Question

A boy is running on a straight road .he runs 500m towards borth in 2.10 mins and then turns back and runs 200 m in 1 min .calculate
His average speed and magnitude of average velocity during first 2.10 mins
His average speed and magnitude of average velocity during the whole journey

Accepted Answer

Answer on Question #42634 – Physics – Mechanics | Kinematics | Dynamics

Question.

A boy is running on a straight road. He runs 500m towards north in 2.10 mins and then turns back and runs 200 m in 1 min.
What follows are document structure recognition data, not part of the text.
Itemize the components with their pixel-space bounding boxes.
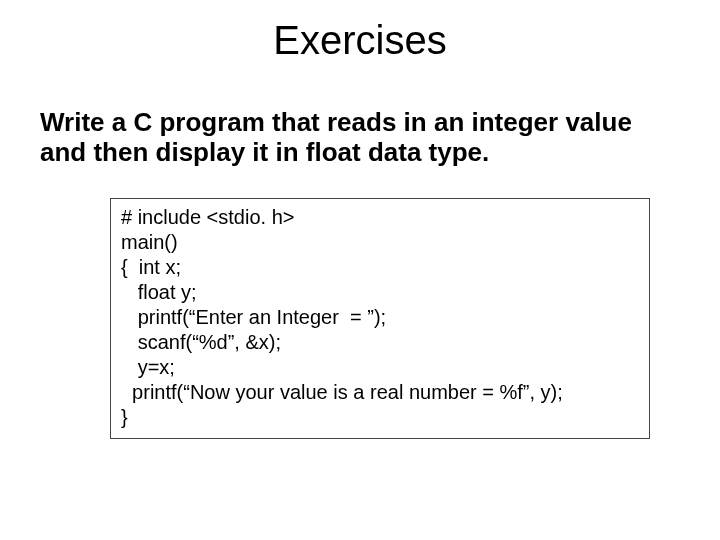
code-line: { int x;	[121, 256, 181, 278]
code-line: scanf(“%d”, &x);	[121, 331, 281, 353]
code-line: }	[121, 406, 128, 428]
code-line: float y;	[121, 281, 197, 303]
slide: Exercises Write a C program that reads i…	[0, 0, 720, 540]
code-line: printf(“Enter an Integer = ”);	[121, 306, 386, 328]
code-line: main()	[121, 231, 178, 253]
code-box: # include <stdio. h> main() { int x; flo…	[110, 198, 650, 439]
slide-title: Exercises	[0, 18, 720, 63]
code-line: # include <stdio. h>	[121, 206, 294, 228]
code-line: y=x;	[121, 356, 175, 378]
exercise-prompt: Write a C program that reads in an integ…	[40, 108, 660, 168]
code-line: printf(“Now your value is a real number …	[121, 381, 563, 403]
Calculate:

a) His average speed and magnitude of average velocity during first 2.10 mins.

b) His average speed and magnitude of average velocity during the whole journey.

Given:

$l_{1} = 500\,m$ is a distance that the boy ran during $t_{1}$ towards north

t_{1} = 2.1\, \text{min} = 126\, \text{s}

$l_{2} = 200\,m$ is a distance that the boy ran during $t_{2}$ towards south

t_{2} = 1\, \text{min} = 60\, \text{s}

Find:

a) $v_{1} = ?$ is average speed during $t_{1}$

$|\overrightarrow{v_{1}}| = ?$ is a magnitude of average velocity during $t_{1}$

b) $v = ?$ is average speed during $t = t_{1} + t_{2}$ , during whole journey

$|\vec{v}| = ?$ is a magnitude of average velocity during $t = t_{1} + t_{2}$ , during whole journey

Solution.

By definition the speed of an object is the magnitude of its velocity. It is a scalar quantity.

Velocity is the rate of change of the position of an object, equivalent to a specification of its speed and direction of motion. It is a vector physical quantity.
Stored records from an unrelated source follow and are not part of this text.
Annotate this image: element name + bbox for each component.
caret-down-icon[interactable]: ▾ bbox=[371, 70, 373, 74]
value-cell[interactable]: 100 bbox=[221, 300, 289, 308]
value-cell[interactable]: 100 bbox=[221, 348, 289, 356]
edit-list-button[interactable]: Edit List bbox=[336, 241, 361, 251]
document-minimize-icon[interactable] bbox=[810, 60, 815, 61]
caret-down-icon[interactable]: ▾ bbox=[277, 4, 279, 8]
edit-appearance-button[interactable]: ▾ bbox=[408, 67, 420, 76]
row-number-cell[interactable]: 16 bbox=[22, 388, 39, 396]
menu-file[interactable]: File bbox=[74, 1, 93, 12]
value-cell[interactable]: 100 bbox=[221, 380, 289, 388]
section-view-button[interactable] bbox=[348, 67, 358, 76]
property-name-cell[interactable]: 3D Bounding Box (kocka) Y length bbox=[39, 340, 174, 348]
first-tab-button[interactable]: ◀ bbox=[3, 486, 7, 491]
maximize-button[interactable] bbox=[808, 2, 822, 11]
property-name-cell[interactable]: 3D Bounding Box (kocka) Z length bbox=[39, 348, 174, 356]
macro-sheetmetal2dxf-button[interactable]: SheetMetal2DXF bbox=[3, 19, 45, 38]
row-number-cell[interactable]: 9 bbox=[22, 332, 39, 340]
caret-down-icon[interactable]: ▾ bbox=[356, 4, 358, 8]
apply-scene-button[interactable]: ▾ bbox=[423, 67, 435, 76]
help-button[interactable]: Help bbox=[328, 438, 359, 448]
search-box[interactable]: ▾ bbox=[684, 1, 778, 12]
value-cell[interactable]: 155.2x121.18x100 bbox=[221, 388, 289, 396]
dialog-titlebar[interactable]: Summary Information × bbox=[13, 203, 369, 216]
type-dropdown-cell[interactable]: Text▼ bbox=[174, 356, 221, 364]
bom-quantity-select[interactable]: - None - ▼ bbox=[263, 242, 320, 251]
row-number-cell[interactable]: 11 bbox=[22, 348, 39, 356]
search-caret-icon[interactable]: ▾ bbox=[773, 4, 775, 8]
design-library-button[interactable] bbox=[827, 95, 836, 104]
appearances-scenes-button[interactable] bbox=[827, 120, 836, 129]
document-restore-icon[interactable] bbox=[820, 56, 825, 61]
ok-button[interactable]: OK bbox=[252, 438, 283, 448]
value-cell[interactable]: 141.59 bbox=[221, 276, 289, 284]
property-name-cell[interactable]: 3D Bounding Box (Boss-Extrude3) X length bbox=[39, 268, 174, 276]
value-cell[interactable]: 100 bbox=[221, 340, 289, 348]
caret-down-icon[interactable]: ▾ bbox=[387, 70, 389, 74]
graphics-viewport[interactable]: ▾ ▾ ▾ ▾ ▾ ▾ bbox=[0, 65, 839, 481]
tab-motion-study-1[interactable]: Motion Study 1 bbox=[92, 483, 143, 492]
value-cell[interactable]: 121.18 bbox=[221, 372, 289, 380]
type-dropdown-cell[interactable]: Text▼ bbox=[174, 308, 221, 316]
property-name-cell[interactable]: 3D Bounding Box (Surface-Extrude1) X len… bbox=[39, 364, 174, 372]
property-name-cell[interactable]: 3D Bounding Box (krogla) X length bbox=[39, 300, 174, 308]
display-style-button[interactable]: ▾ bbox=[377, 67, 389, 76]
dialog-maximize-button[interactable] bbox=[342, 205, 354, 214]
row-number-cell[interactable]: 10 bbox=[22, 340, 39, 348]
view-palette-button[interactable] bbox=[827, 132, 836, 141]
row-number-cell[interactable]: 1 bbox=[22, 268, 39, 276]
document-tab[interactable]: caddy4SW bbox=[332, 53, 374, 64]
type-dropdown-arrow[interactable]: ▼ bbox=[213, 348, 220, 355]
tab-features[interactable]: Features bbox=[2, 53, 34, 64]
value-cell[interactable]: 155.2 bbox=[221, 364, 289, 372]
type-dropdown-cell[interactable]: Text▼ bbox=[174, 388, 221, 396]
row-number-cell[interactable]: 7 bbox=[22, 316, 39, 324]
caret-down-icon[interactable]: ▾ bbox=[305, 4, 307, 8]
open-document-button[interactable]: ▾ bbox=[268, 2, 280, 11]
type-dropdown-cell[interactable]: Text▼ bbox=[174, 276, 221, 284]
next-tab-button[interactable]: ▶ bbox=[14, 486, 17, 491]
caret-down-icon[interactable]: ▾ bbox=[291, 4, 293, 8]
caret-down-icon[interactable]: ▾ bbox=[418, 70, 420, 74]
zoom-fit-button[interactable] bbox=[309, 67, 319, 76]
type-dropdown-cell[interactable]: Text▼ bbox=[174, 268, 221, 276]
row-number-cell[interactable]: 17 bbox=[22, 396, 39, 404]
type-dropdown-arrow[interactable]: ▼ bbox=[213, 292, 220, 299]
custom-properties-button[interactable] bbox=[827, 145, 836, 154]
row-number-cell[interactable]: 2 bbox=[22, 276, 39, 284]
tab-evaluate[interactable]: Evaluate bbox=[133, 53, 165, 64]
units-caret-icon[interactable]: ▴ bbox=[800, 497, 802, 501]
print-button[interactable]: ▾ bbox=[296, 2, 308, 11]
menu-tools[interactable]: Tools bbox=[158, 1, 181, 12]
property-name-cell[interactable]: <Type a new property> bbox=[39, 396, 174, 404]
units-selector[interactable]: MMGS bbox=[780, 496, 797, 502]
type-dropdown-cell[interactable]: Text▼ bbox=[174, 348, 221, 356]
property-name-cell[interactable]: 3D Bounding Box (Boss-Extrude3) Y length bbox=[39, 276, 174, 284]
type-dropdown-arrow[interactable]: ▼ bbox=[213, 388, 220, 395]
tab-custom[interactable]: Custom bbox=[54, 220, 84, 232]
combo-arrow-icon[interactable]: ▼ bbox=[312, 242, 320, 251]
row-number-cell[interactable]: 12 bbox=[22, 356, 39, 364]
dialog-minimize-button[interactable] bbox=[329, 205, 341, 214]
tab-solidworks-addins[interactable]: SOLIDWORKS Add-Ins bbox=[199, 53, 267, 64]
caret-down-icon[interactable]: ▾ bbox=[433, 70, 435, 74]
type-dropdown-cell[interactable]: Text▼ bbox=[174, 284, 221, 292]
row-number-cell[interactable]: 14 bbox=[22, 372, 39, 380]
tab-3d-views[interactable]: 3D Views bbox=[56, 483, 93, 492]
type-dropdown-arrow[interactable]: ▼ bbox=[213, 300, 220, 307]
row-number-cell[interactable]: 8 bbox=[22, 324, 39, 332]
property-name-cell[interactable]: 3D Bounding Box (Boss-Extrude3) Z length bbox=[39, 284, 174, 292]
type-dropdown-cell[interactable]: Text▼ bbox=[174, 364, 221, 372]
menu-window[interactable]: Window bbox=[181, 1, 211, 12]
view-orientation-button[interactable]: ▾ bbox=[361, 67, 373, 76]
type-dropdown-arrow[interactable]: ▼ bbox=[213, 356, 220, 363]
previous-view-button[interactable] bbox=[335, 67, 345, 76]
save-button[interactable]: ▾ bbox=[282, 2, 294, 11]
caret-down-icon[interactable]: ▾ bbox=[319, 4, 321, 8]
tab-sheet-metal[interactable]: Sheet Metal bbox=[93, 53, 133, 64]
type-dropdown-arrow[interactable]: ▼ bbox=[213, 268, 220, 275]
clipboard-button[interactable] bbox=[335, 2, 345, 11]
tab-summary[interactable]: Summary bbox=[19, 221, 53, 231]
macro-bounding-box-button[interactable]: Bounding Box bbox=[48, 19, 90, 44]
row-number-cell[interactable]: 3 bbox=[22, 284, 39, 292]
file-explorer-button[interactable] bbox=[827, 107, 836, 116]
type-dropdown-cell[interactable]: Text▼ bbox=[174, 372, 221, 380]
The average speed of an object in an interval of time is the distance travelled by the object divided by the duration of the interval.

So, average speed is equal to the ratio of total distance traveled to total time of motion:

v_{\text{average}} = \frac{l_{1} + l_{2} + \cdots + l_{n}}{t_{1} + t_{2} + \cdots + t_{n}}

And magnitude of average velocity equal to the ratio of total vector sum of the distance traveled to total time of motion:

|\vec{v}_{\text{average}}| = \frac{|\vec{l_{1}} + \vec{l_{2}} + \cdots + \vec{l_{n}}|}{t_{1} + t_{2} + \cdots + t_{n}}

Choose $|\vec{l}|$ is positive, if we move towards north, and negative, if we move towards south.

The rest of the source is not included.